提言が少子化対策以上のものではないことをわざわざ標題で明確にしているのも、いまどき珍しいですね。いつも思うんですが、「少子化対策」という言葉には子どもや親(とくに母親)を国家の部品としてとらえる下品さがつきまといます。子どもや親に対する支援は、少子化だろうが多産化だろうが必要なもの。子どもが増えたらいいなあと思う気持ちは否定しませんが、せめてそのことを露骨に表に出さないだけの品性とか矜持は持ち得ないものなのでしょうか。まあ石原都政に品性や矜持を期待すること自体、ないものねだりというものかもしれませんが。

その下品さを国レベルで臆面もなく明らかにしてしまったのが少子化対策基本法。その大仰な前文には、市民よりも国家が大事なのだという発想がぷんぷんしています。

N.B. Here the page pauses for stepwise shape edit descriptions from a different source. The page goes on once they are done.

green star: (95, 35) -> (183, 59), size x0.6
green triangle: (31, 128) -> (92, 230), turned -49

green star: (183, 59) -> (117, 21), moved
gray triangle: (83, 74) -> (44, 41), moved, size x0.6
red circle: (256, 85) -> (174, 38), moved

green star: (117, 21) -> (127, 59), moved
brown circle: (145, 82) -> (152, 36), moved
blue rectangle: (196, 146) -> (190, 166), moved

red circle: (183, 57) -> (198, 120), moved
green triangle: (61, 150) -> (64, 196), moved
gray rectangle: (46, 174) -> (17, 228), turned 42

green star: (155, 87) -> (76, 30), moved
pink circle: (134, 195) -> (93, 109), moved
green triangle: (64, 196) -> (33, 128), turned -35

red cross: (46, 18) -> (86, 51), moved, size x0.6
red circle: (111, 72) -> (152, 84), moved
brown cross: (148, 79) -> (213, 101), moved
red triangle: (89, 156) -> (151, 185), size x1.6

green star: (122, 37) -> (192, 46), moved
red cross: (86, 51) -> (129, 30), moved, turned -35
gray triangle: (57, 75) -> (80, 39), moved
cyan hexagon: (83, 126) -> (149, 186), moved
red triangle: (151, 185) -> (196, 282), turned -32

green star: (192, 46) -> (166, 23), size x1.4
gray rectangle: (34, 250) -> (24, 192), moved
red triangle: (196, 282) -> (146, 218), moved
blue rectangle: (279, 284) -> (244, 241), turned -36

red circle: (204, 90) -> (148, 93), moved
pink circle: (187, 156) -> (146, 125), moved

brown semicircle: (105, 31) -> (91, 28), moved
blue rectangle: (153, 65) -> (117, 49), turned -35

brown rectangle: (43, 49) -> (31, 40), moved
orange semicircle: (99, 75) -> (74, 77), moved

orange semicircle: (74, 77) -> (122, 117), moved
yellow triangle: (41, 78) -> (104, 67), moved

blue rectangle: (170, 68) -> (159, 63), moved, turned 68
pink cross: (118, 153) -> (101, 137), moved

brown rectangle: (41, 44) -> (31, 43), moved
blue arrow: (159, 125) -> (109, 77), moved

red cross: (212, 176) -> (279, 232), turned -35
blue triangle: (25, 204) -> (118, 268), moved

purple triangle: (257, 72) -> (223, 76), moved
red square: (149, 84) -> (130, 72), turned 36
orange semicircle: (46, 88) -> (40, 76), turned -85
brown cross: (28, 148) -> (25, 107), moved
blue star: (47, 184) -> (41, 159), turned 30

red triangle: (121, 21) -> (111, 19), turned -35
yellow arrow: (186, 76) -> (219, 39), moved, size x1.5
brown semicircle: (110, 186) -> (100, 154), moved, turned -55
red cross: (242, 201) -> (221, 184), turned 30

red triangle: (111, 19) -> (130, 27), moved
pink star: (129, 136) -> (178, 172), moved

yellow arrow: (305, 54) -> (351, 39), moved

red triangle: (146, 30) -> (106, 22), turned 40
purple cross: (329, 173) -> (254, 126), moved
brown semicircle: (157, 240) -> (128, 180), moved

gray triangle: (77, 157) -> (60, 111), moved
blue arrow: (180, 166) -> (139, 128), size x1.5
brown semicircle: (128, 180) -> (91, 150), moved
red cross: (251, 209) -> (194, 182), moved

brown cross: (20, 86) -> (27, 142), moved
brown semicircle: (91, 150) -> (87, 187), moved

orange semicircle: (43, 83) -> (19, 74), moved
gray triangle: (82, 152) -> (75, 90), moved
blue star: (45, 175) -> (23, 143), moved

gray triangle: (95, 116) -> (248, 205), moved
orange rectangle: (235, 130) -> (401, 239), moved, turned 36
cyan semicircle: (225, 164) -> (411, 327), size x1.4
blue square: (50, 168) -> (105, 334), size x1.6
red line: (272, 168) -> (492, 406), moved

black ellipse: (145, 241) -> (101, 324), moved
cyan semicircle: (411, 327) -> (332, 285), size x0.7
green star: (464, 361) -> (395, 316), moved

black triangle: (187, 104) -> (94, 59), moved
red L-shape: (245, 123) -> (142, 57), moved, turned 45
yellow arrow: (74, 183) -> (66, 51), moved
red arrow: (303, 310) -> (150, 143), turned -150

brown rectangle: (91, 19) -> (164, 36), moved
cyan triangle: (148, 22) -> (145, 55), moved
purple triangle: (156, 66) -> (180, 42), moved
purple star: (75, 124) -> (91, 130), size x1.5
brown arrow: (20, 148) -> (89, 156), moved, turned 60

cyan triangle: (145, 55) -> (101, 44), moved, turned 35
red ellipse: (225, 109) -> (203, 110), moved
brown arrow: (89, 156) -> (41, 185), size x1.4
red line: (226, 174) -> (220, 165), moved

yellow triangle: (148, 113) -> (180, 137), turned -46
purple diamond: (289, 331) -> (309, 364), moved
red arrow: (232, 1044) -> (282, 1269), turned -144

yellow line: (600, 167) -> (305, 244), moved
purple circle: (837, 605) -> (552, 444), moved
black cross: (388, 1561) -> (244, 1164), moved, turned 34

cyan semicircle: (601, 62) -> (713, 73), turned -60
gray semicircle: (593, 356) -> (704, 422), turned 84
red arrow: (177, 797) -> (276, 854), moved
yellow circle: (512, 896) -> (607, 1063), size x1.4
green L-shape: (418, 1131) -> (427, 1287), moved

だいたい、「子どもに関わるあらゆる子どもの最善の利益の原則(子どもの権利条約第3条1項「子どもにかかわるすべての活動において、……子どもの最善の利益が第一次的に考慮される」)は関連の法律で明文化しようともしないくせに、「社会、経済、教育、文化その他あらゆる分野における施策は、少子化の状況に配慮して、講ぜられなければならない」(第2条4項)と規定してしまうんですからね。子どもに対して責任を負っているおとなとしては、やっぱり恥ずかしいんじゃないでしょうか。